6. Core ML Fundamentals (Feature-Engineering Context)
6.1 Bias-Variance Trade-off
- More features increase model capacity (lower bias) but risk overfitting (higher variance).
- Use regularisation (L1/L2), feature selection, or dimensionality reduction to manage.
6.2 Evaluation Strategy
- Walk-forward validation: the gold standard for time-series strategies. Roll a fixed-width training window forward; test on the next out-of-sample period.
- Monte Carlo permutation tests: shuffle labels and re-evaluate to estimate the probability that observed performance is due to chance.
- Combinatorial purged CV (CPCV): generate many train/test combinations with purging for more robust performance estimates.
6.3 Feature Scaling
- Fit scalers (StandardScaler, MinMaxScaler, RobustScaler) on the training set only.
- Apply the same fitted scaler to validation and test sets.
- RobustScaler is often preferred for financial data due to heavy tails.
6.4 Handling Missing Data
- Forward-fill then backward-fill for price data (be aware of leakage on backfill).
- Indicator column for missingness can itself be informative.
- Tree-based models can handle NaN natively; linear models cannot.
7. Workflow
For any feature engineering task, follow this sequence:
- Restate the task in measurable terms (metric, constraints, deadline).

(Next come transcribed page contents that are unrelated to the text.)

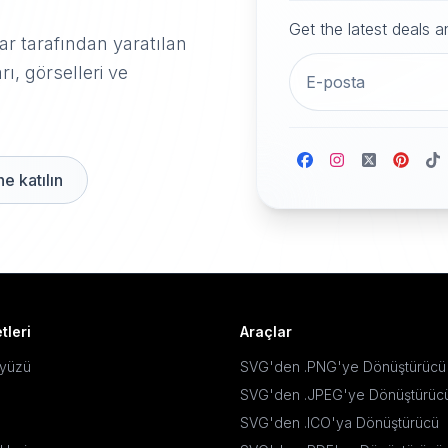
Get the latest deals 
r tarafından yaratılan
rı, görselleri ve
e katılın
tleri
Araçlar
ayüzü
SVG'den .PNG'ye Dönüştürücü
SVG'den .JPEG'ye Dönüştürüc
SVG'den .ICO'ya Dönüştürücü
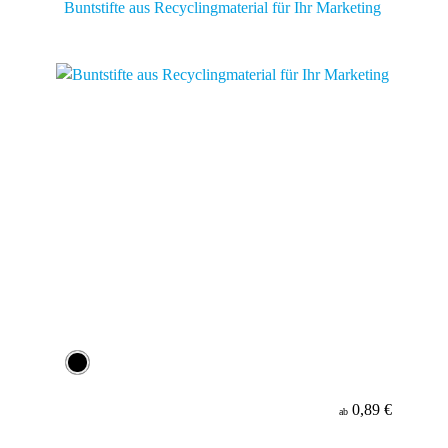
Buntstifte aus Recyclingmaterial für Ihr Marketing
0,89 €
ab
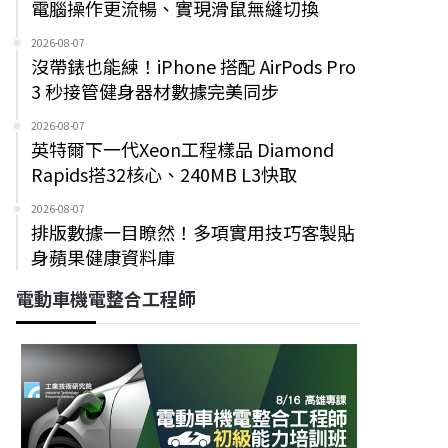
電腦操作更流暢、實現滑鼠無縫切換
2026-08-07
沒帶錶也能練！iPhone 搭配 AirPods Pro
3 秒接管健身器材數據完美同步
2026-08-07
英特爾下一代Xeon工程樣品 Diamond
Rapids搭32核心、240MB L3快取
2026-08-07
排版數據一目瞭然！多項實用技巧客製貼
身蘋果健康資料庫
電動車機電整合工程師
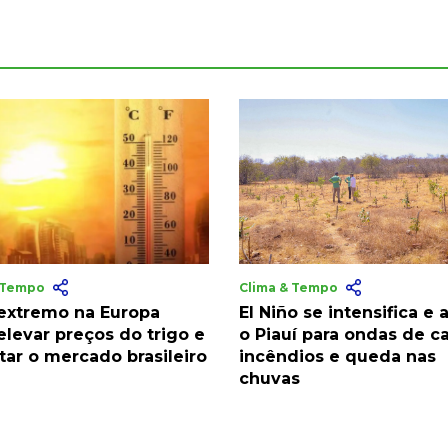
& Tempo
Clima & Tempo
 extremo na Europa
El Niño se intensifica e 
elevar preços do trigo e
o Piauí para ondas de ca
tar o mercado brasileiro
incêndios e queda nas
chuvas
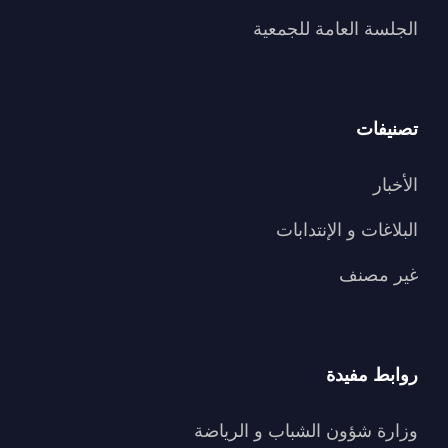
الجلسة العامة للجمعية
تصنيفات
الأخبار
البلاغات و الإنتدابات
غير مصنف
روابط مفيدة
وزارة شؤون الشباب و الرياضة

- Enumerate required artifacts: datasets, feature definitions, configs, scripts, reports.
- Propose a default approach and 1-2 alternatives with trade-offs.
- Implement feature pipeline with anti-leakage checks built in.
- Validate with walk-forward CV, Monte Carlo, and the leakage checklist above.
- Deliver repo-ready code, documentation, and a run command.
8. Deep Learning Optimization
8.1 Optimizer Selection
| Optimizer | Best For | Learning Rate |
|---|---|---|
| Adam | Most cases, adaptive | 1e-3 to 1e-4 |
| AdamW | Transformers, weight decay | 1e-4 to 1e-5 |
| SGD + Momentum | Large batches, fine-tuning | 1e-2 to 1e-3 |
| RAdam | Stability without warmup | 1e-3 |
8.2 Learning Rate Scheduling
- OneCycleLR: Best for short training, fast convergence
- CosineAnnealing: Smooth decay, good generalization
- ReduceOnPlateau: Adaptive when validation loss plateaus
- Warmup + Decay: Standard for transformers
8.3 Regularization Techniques
- Dropout: 0.1-0.5 for fully connected layers
- L2 (Weight Decay): 1e-4 to 1e-2
- Batch Normalization: Stabilizes training
- Early Stopping: Monitor validation loss, patience 5-10 epochs
8.4 PyTorch Lightning Integration
import pytorch_lightning as pl
class TradingModel(pl.LightningModule):
def configure_optimizers(self):
optimizer = torch.optim.AdamW(self.parameters(), lr=1e-4)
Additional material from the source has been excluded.